------ Task inputs

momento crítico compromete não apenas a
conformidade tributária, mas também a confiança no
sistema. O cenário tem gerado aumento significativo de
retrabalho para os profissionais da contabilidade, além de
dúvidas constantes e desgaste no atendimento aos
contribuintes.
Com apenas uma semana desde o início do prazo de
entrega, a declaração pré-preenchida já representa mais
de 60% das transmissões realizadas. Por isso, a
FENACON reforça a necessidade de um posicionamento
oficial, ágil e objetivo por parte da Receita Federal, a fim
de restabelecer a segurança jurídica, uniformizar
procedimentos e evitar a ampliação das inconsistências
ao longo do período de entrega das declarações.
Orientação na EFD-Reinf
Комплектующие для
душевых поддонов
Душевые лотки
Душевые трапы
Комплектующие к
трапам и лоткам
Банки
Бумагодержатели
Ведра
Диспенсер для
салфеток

------------

# Exercise description:
Make a copy of each line in the records that has the word "apenas".

# Problem solution:
momento crítico compromete não apenas a
Com apenas uma semana desde o início do prazo de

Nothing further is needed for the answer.